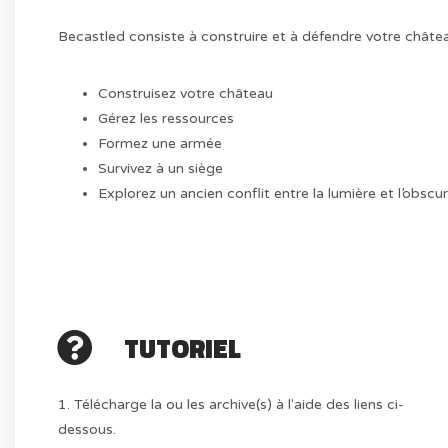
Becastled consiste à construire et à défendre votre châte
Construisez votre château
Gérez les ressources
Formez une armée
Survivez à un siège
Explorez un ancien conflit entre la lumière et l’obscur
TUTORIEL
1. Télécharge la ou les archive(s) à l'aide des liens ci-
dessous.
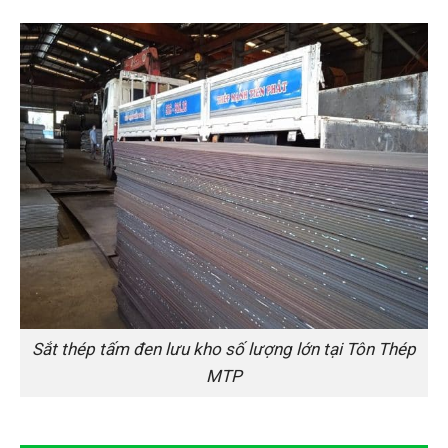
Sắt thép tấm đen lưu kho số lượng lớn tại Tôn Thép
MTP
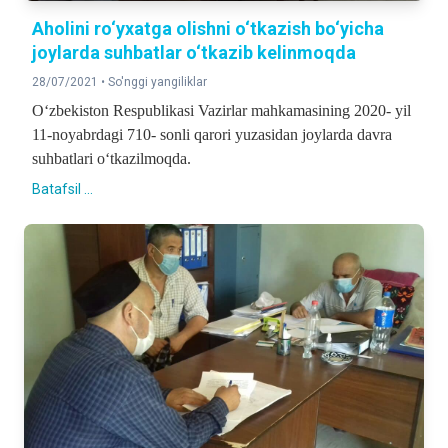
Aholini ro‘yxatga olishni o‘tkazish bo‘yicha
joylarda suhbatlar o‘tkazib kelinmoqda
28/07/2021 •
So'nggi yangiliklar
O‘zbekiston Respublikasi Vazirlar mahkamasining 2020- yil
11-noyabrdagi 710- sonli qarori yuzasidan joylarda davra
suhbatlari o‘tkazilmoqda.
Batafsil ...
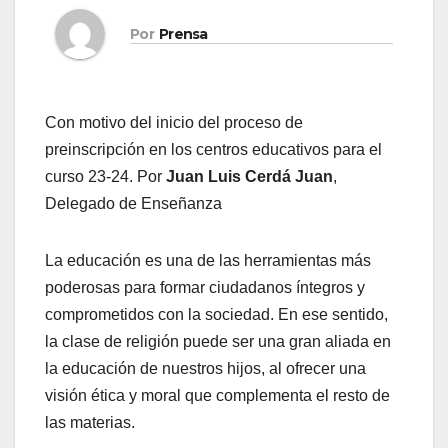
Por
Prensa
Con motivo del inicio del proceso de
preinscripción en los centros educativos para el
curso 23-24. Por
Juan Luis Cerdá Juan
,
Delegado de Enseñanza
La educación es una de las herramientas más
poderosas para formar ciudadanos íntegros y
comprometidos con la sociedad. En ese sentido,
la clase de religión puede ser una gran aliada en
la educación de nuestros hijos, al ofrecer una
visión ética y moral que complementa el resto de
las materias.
-=-=-=-=-
■ **Task details**: Word for word, restate the records shown above, minus the pictures.

■ **Solution below**:
Becastled consiste à construire et à défendre votre châte
Construisez votre château
Gérez les ressources
Formez une armée
Survivez à un siège
Explorez un ancien conflit entre la lumière et l’obscur
TUTORIEL
1. Télécharge la ou les archive(s) à l'aide des liens ci-
dessous.
Sắt thép tấm đen lưu kho số lượng lớn tại Tôn Thép
MTP
Aholini ro‘yxatga olishni o‘tkazish bo‘yicha
joylarda suhbatlar o‘tkazib kelinmoqda
28/07/2021 •
So'nggi yangiliklar
O‘zbekiston Respublikasi Vazirlar mahkamasining 2020- yil
11-noyabrdagi 710- sonli qarori yuzasidan joylarda davra
suhbatlari o‘tkazilmoqda.
Batafsil ...
Por
Prensa
Con motivo del inicio del proceso de
preinscripción en los centros educativos para el
curso 23-24. Por
Juan Luis Cerdá Juan
,
Delegado de Enseñanza
La educación es una de las herramientas más
poderosas para formar ciudadanos íntegros y
comprometidos con la sociedad. En ese sentido,
la clase de religión puede ser una gran aliada en
la educación de nuestros hijos, al ofrecer una
visión ética y moral que complementa el resto de
las materias.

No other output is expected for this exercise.